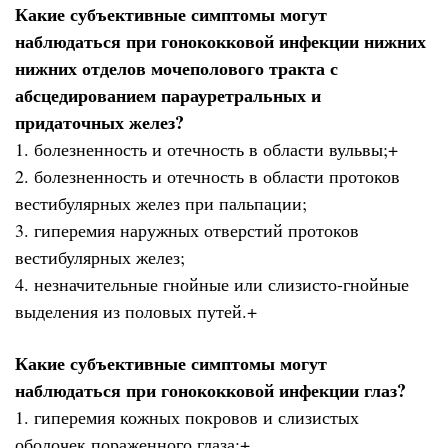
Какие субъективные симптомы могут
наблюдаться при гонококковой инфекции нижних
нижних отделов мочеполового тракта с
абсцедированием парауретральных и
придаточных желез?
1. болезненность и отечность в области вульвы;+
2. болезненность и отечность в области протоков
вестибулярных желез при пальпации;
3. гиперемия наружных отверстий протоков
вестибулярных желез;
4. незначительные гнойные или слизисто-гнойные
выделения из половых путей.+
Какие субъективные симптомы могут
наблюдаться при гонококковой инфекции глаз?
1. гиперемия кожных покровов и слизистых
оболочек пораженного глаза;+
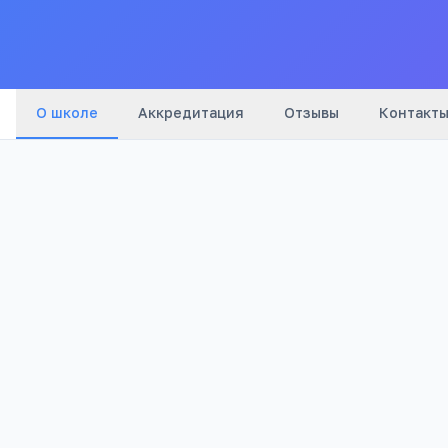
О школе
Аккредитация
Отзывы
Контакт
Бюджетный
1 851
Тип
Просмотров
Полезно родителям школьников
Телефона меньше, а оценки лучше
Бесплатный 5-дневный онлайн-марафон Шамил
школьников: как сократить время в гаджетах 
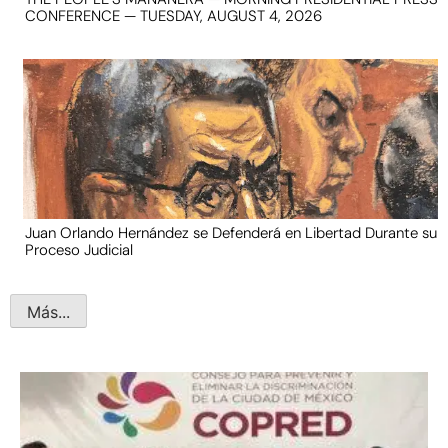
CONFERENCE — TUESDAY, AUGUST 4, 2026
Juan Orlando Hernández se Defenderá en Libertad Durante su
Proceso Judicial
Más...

_____

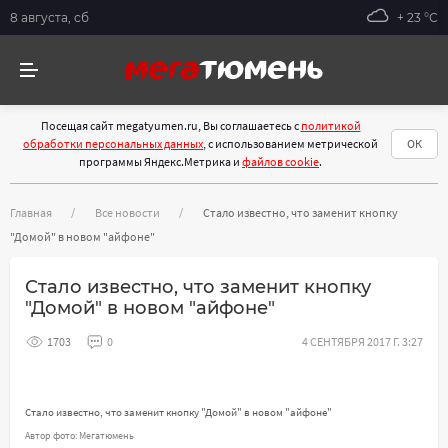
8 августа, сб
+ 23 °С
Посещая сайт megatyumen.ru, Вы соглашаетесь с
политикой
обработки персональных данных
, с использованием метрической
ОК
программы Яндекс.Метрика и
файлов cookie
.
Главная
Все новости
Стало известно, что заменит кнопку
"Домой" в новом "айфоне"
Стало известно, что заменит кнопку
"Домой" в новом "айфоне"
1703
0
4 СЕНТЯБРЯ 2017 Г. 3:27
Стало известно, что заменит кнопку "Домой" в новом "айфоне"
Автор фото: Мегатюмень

_____

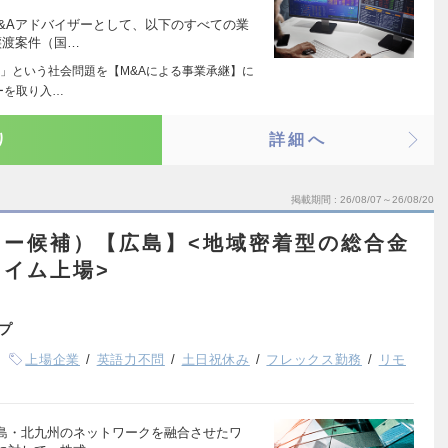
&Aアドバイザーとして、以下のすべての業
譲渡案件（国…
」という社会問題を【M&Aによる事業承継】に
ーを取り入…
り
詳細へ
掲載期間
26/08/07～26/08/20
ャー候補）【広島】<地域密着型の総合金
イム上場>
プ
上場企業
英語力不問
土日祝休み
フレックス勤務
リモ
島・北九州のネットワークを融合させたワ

_____

### TASK OBJECTIVE
Reproduce exactly the section above that begins at the line containing "ャー候補）【広島】<地域密着型の総合金" and ends at the line containing "島・北九州のネットワークを融合させたワ", leaving out all other lines.

### WRITTEN SOLUTION
ャー候補）【広島】<地域密着型の総合金
イム上場>
プ
上場企業
英語力不問
土日祝休み
フレックス勤務
リモ
島・北九州のネットワークを融合させたワ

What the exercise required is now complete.